Open-data capability demonstration: Water & Environment
Wastewater Effluent Data Quality
Continuous effluent monitoring is only as useful as the data is trustworthy. This is a worked, fully open demonstration of how we make it trustworthy: statistics to find the anomalies, and declarative rules to encode the physics so impossible records can never pass.
Data analysed
1,382
days of full-scale works data
Physical invariant
100%
of rows pass COD ≥ BOD
Validation rules
8
SHACL shapes (R1–R8)
The Challenge
The UK is rolling out continuous water-quality monitoring on wastewater assets under the Environment Act 2021, and the Environment Agency is exploring whether that data can serve as a regulatory tool and a transparent record for the public. The hard question underneath is data quality: calibration drift, fouled probes, telemetry gaps and transcription errors all masquerade as real water-quality signals. Before continuous monitoring can carry regulatory weight, someone has to be able to say, defensibly, which readings are trustworthy.

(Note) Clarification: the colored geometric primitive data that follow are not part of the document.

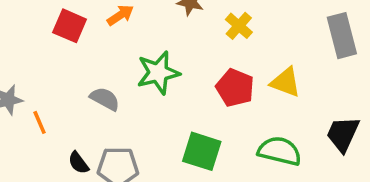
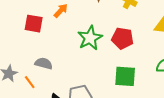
red pentagon: (235, 88) -> (122, 38), moved
gray semicircle: (105, 99) -> (44, 63), moved

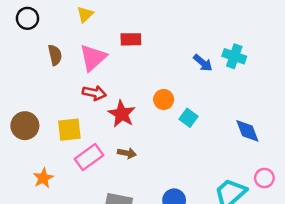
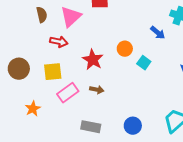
blue arrow: (203, 63) -> (158, 33), moved
red arrow: (94, 93) -> (59, 42), moved

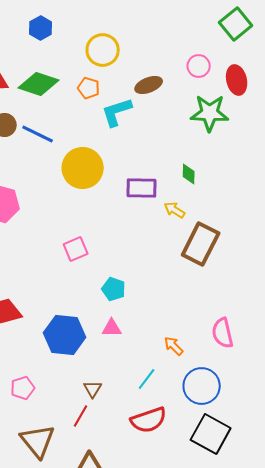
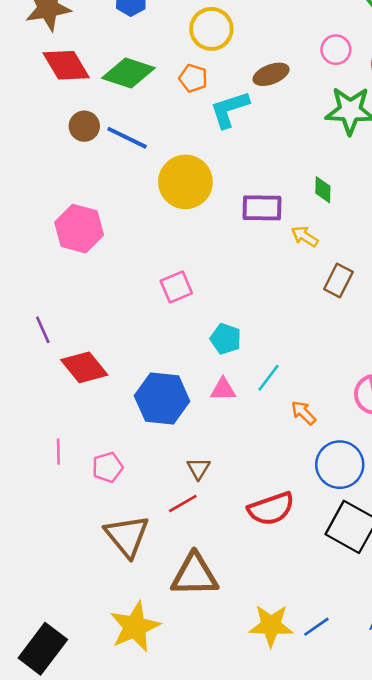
brown rectangle: (201, 244) -> (338, 280), size x0.6
cyan line: (147, 379) -> (268, 378), moved
red line: (81, 416) -> (183, 504), turned 30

To demonstrate our method on real, open data, we analysed a full-scale wastewater treatment works dataset of 1,382 daily records carrying the regulated effluent suite (ammonia, BOD, COD, total nitrogen, plus inflow and outflow). Source: a public dataset released under CC BY-SA 4.0.
The quality-assurance battery
Two layers work together. Statistics finds the anomalies; a declarative ontology and SHACL rule set of eight shapes (R1–R8: date, four determinand ranges, non-empty record, the COD ≥ BOD invariant and a flow-conservation check) encodes the domain physics that decides which anomalies are merely unusual and which are impossible. The six check families below are reproducible and open source.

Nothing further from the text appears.